Much of Cook’s ire focused on the letters’ discussion of hospital ethics committees, a hotly disputed topic for more than a decade at the Legislature. In Texas, if doctors believe continued treatment would inhumanely extend suffering, they can overrule a family’s wishes by asking an ethics committee for approval to halt life-sustaining care. If the committee — often made up of uninvolved doctors, social workers and clergy — agrees, treatment can be halted in 10 days.
Right to Life has worked to ban the ethics committees, and its letter and the Perry-Bonnen letter sought a rule clarifying that the ethics committees cannot be called upon to handle disputes over do-not-resuscitate orders.
Cook said the request was out of bounds because SB 11 was intentionally silent on ethics committee involvement — the only way a compromise could be reached.
But Seago said the letters were seeking clarity on whether ethics committees can be part of the process. “We’re not going outside of law,” he said. “I’m not sure what the soap box was here. This is what rules are for, to clarify ambiguity.”
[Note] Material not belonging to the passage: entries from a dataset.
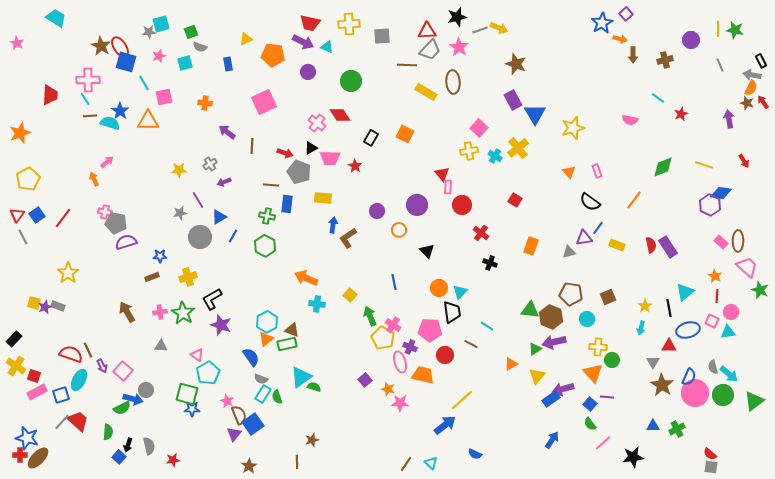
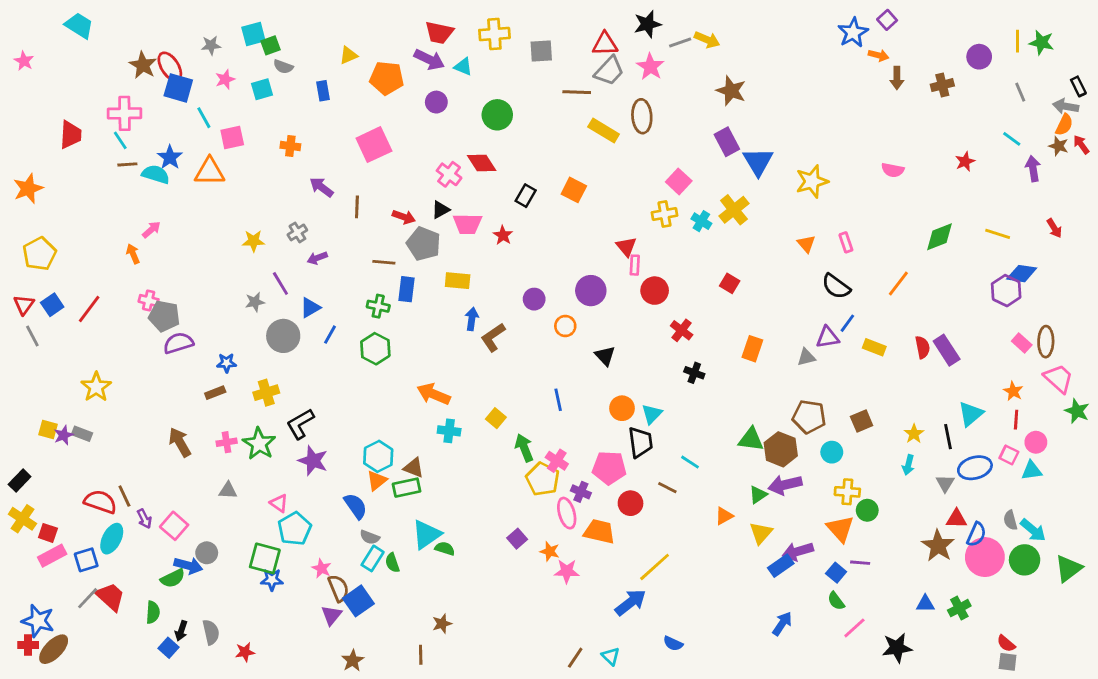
cyan square: (161, 24) -> (253, 34), moved
cyan line: (658, 98) -> (1012, 139), moved
red triangle: (669, 346) -> (957, 519), moved
gray triangle: (653, 362) -> (945, 483), moved

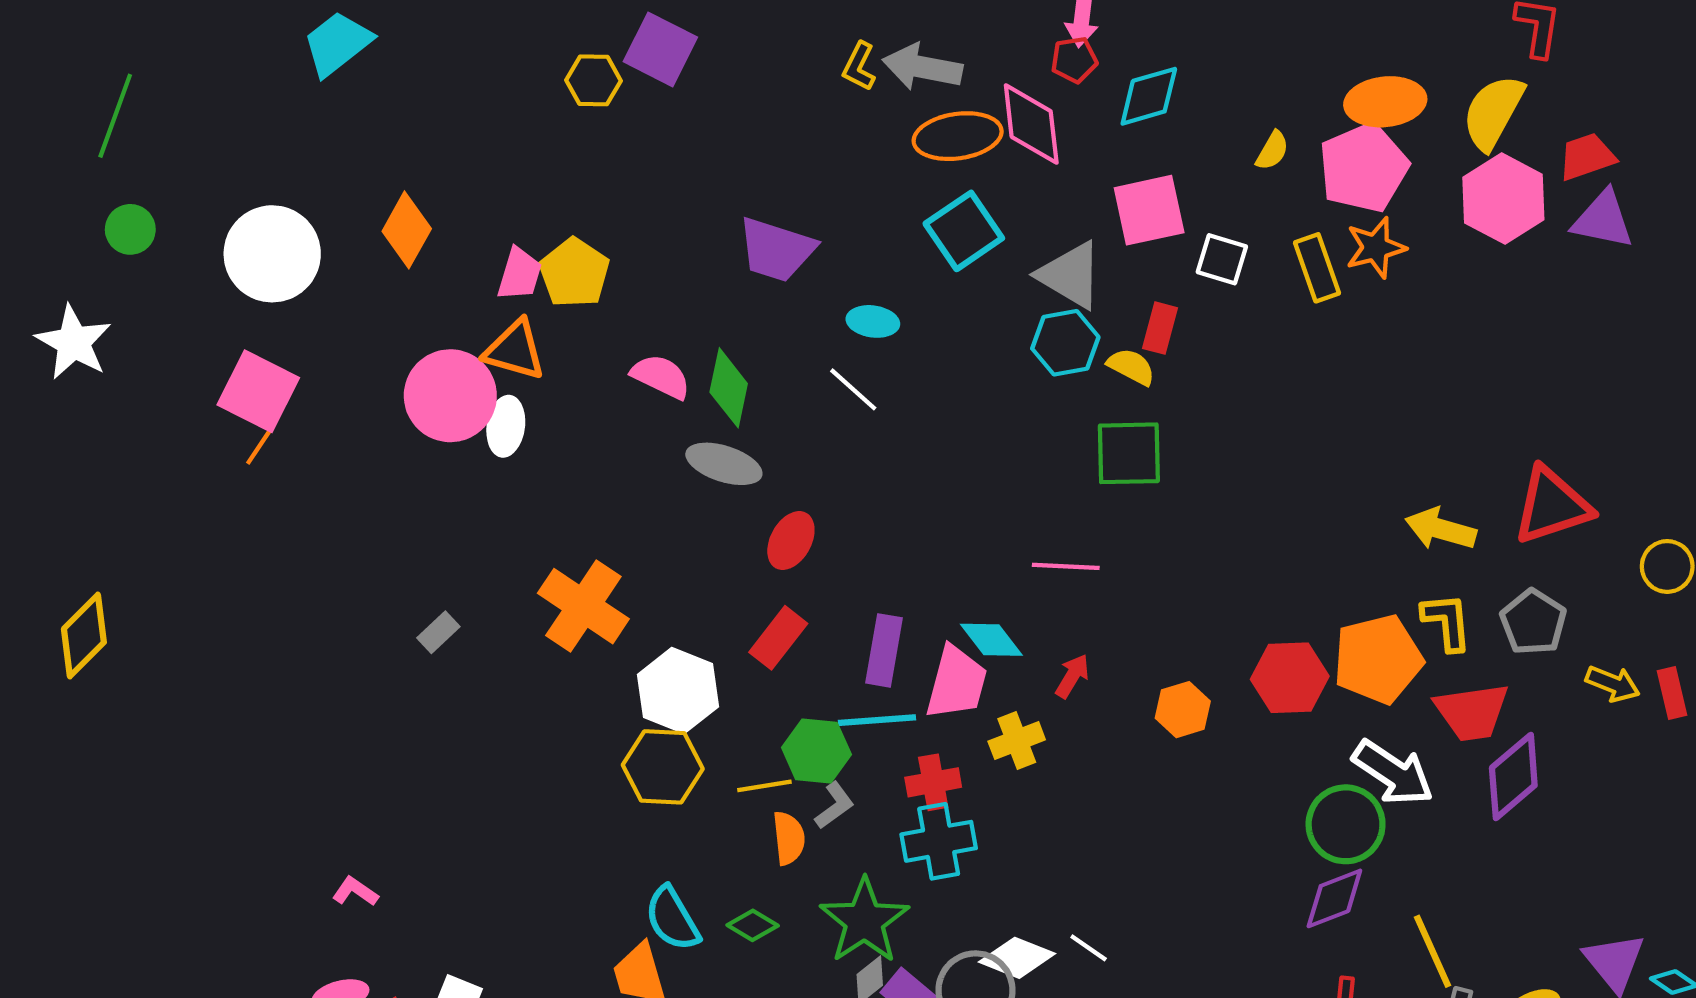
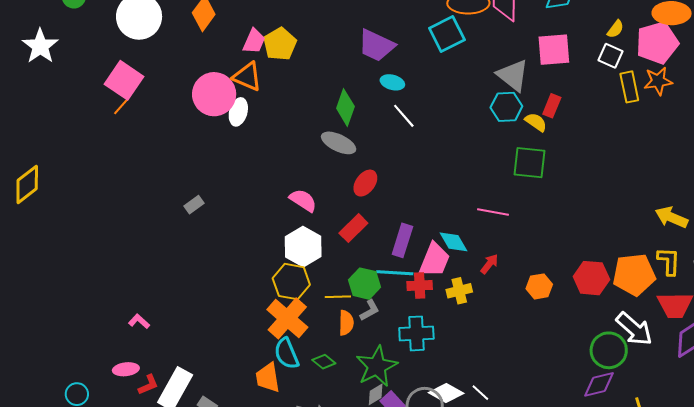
cyan square: (964, 231) -> (447, 34), moved
white square: (1222, 259) -> (611, 56), moved
cyan ellipse: (873, 321) -> (392, 82), moved
pink semicircle: (661, 377) -> (303, 200), moved
orange cross: (583, 606) -> (287, 318), moved
red cross: (933, 782) -> (420, 285), moved

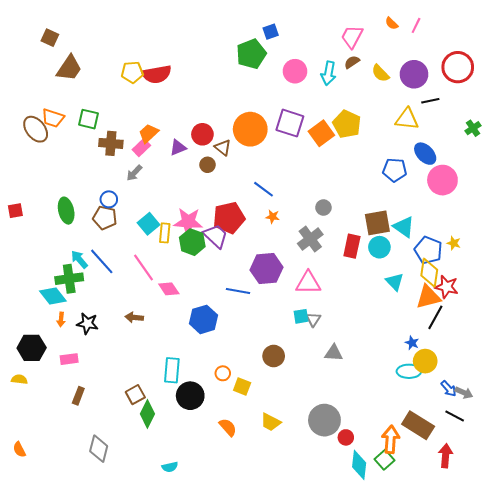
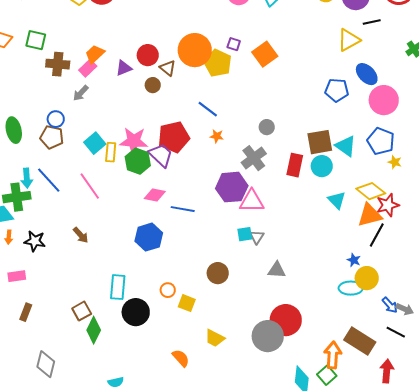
yellow triangle: (407, 119) -> (349, 40), turned -35
purple square: (290, 123) -> (234, 44), size x0.5
yellow pentagon: (347, 124) -> (218, 63), moved
blue pentagon: (428, 250) -> (381, 141), moved
cyan arrow: (79, 259) -> (27, 178), turned -144
purple hexagon: (267, 269) -> (232, 187), moved
yellow diamond: (429, 273) -> (371, 191), turned -60
red star: (447, 287) -> (388, 205), turned -30
pink diamond: (169, 289) -> (155, 195), moved, turned -45
brown arrow: (134, 317) -> (81, 235), turned -138
orange semicircle: (228, 427) -> (181, 358), moved
red circle: (346, 437) -> (286, 320), moved, size x2.0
Cook also used the hearing to complain directly to Cecile Erwin Young, acting executive commissioner for the Texas Health and Human Services Commission, saying her agency “went out of its way to stonewall and stall” when his office repeatedly sought more information about the rules.
“This agency has felt no need to be responsive, and that’s unacceptable,” Cook said.
Young apologized, saying any delays were unacceptable.
What the law changed on do-not-resuscitate orders
Senate Bill 11, which took effect April 1:
• Required in-hospital do-not-resuscitate orders from an attending doctor to be in writing or, if given verbally by the patient, to be witnessed by “two competent adult witnesses.”
• Required doctors to inform the patient — or legal guardian or person with medical power of attorney for those patients who are not competent to make their own choices — before placing the order in a patient’s chart.
• Stated that do-not-resuscitate orders are valid if not contrary to a competent patient’s desires and if, in the doctor’s reasonable judgment, a patient’s death is imminent and “the DNR order is medically appropriate.”
• Stated that doctors, nurses or hospital employees who intentionally conceal, cancel or falsify a do-not-resuscitate order – or conceal a patient’s revocation of such an order – can face up to one year in jail.